С тех пор как британцам было позволено обосноваться на острове, от 540 квадратных километров тропического леса, который некогда покрывал местность, осталось не больше трех – как раз в заповедниках Букит-Тимах и Сентрал-Кэтчмент. Помимо этого, там можно насчитать около 20 квадратных километров так называемой вторичной растительности – это те самые зеленые пятна на карте, каждое размером не больше почтовой марки. Организмам, которым для жизни мало одного бетона, без этих зеленых островков не обойтись.

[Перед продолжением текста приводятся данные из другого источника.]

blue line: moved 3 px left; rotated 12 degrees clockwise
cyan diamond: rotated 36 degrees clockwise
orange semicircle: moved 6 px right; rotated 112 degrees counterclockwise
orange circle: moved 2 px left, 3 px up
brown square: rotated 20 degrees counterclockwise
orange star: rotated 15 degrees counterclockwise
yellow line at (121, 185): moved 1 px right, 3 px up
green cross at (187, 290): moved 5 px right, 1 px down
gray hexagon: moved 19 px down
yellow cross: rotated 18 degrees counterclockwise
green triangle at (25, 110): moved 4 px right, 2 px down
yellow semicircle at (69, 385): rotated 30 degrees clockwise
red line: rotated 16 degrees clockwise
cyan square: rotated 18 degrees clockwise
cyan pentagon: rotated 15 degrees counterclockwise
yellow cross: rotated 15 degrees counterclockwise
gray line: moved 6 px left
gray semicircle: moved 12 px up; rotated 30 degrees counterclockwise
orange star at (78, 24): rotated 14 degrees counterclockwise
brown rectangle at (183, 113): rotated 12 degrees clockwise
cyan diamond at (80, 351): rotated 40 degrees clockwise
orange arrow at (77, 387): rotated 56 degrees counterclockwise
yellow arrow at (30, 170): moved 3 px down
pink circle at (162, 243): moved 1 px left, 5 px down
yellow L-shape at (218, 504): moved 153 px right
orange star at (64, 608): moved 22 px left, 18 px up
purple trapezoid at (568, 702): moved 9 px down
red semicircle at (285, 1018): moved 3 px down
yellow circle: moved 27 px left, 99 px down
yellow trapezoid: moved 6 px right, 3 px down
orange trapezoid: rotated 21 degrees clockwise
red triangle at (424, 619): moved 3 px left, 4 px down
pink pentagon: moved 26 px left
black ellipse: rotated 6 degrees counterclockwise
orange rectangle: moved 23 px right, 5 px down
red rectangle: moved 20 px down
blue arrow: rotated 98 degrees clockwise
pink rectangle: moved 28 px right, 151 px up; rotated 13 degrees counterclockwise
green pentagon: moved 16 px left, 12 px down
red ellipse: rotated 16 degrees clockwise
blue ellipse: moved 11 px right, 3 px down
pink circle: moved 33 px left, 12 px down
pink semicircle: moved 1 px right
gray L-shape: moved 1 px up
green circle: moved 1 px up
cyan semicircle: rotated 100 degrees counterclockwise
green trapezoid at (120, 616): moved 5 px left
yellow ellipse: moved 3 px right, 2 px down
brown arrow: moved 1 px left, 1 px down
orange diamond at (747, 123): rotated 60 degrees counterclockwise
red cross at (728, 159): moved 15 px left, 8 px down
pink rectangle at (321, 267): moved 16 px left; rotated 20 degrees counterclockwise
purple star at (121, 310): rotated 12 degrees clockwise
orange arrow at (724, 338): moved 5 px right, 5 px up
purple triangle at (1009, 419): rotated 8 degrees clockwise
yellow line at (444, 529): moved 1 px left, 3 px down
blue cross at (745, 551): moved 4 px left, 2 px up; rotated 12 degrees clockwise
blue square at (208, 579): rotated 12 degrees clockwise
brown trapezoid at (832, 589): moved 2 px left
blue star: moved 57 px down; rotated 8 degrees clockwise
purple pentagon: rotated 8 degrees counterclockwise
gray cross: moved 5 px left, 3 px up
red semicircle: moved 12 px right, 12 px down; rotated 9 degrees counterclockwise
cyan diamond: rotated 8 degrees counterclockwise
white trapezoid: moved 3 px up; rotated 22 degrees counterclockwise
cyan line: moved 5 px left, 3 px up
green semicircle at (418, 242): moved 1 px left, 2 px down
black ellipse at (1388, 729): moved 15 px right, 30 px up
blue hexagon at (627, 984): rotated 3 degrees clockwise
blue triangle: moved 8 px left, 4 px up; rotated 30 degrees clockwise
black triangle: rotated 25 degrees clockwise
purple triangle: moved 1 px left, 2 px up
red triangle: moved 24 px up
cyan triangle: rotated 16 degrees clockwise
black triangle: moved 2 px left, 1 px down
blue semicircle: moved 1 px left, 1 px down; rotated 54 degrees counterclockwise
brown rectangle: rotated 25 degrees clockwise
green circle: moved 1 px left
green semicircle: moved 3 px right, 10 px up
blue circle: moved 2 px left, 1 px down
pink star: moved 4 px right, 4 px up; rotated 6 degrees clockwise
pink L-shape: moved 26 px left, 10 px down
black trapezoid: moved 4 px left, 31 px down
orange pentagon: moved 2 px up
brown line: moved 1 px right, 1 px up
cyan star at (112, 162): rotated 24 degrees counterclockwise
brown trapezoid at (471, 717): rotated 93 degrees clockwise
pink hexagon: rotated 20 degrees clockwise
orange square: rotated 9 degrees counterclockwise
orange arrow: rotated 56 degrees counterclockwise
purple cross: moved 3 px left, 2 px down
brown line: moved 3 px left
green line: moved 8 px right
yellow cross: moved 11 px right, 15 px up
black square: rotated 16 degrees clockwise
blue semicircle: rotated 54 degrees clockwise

Но вот незадача: чем островок меньше и удаленнее от других, тем меньше там живого. Энтомолог Эдвард Уилсон и эколог-теоретик Роберт Макартур разработали в 1960-х новую экологическую теорию – теорию островной биогеографии. Давайте ее рассмотрим. Для начала представим себе несколько островов – пусть это будут настоящие острова в океане или любые другие изолированные местообитания. Количество видов, допустим, бабочек на каждом острове зависит от двух факторов: насколько быстро разные виды бабочек долетают до острова и насколько быстро там исчезают. Чем остров меньше и дальше от континента, тем более вероятно, что бабочка пролетит мимо и не станет там жить. Но если вид все же поселится на острове, его выживаемость также будет зависеть от размера острова. На большом острове популяция бабочек легко достигнет нескольких тысяч особей, так что виду ничто не будет угрожать. А вот на маленьком хватит места разве что для пары десятков особей, да и те с немалой вероятностью рано или поздно погибнут от сильной жары или болезни. Уилсон и Макартур рассмотрели эти факторы и вывели ряд математических правил, по которым можно на удивление точно подсчитать количество видов на острове. При увеличении размера острова на один порядок количество видов удваивается. Это относится не только к бабочкам, но и к жукам и птицам.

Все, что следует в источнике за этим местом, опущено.